Even though demand for their PV series was continuing at a high level, by the early Fifties Volvo was already planning their replacement, that would take the company into the Sixties.

Production started in Gothenburg but later moved to Torlanda, an island just to the northwest of Volvo's home city.

Possibly launched ahead of its time, the Amazon was ready for to make its first public appearance in 1956, almost two years before the release of the PV544 which it was supposed to replace.

As soon as the Amazon series was introduced, it hit a problem. Not technical, not design functionality but in its title, which had already been solely granted to a West German motorcycle manufacturer, meaning that in Europe, the 121asonn had to be marketed by model number alone.

Despite this minor setback, Volvo soon realised that they had developed a car that the car buying public in the mid-Fifties were looking for, light and more pleasing to look at than its predecessors but continuing Volvo's reputation for reliability and durability.


The early Volvo Amazon 121s were powered by a single carburettor 1,582 cc overhead valve engine that produced 60 bhp in the standard version, although the " S" version could generate up to 76 bhp in the "S" model.

According to Volvo the Amazon 121 was the first car in the world to be fitted with standard lap-strap front seat belts, a feature added in 1959. It also became the first car to feature three-point seat belts when Volvo later upgraded its safety provision.

The 121 was notable for other safety features, regarded as innovative at the time, including a padded upper dashboard and a laminated windshield.

During its production run, further models and more powerful engines were introduced with a selection of two- and four-door saloons as well as estate versions included in the range.

The 120 was the first model produced by Volvo with a pontoon body, more streamlined in appearance by its dual oval air intakes.

The overall appearance of the Volvo 120 was characterised by its rear wings which had a minor “fin” nuance, in keeping with the prevailing design trend of the mid-Fifties.

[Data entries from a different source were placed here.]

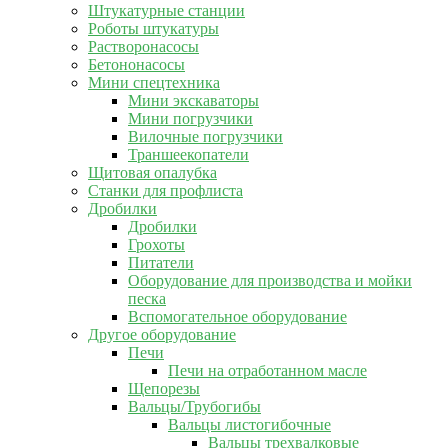
Штукатурные станции
Роботы штукатуры
Растворонасосы
Бетононасосы
Мини спецтехника
Мини экскаваторы
Мини погрузчики
Вилочные погрузчики
Траншеекопатели
Щитовая опалубка
Станки для профлиста
Дробилки
Дробилки
Грохоты
Питатели
Оборудование для производства и мойки
песка
Вспомогательное оборудование
Другое оборудование
Печи
Печи на отработанном масле
Щепорезы
Вальцы/Трубогибы
Вальцы листогибочные
Вальцы трехвалковые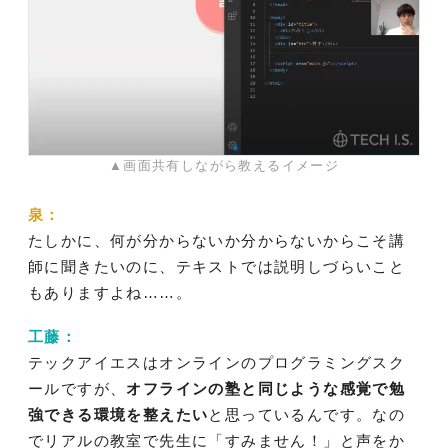
▲画面共有しながら教えるイメージ
泉：
たしかに、何が分からないか分からないからこそ講
師に聞きたいのに、テキストでは説明しづらいこと
もありますよね……。
工藤：
テックアイエスはオンラインのプログラミングスク
ールですが、
オフラインの塾と同じような感覚で勉
強できる環境を整えたい
と思っているんです。なの
でリアルの教室で先生に「すみません！」と声をか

The 120 series were a bestseller for Volvo for more than a decade, and nearly half the models sold in Sweden are still on the road today. Their astoundingly good condition attests to Volvo's quality production.

Folowing the Volvo tradition, the 120 was not a range that featured built-in obsolescence. Instead the model gradually evolved, although the later models were not that different from the earliest versions.

At this stage, the Amazon was being produced in large numbers, and it looked as though the car would remain in production despite the car's supposed successor (the Volvo 140) going on sale in 1966.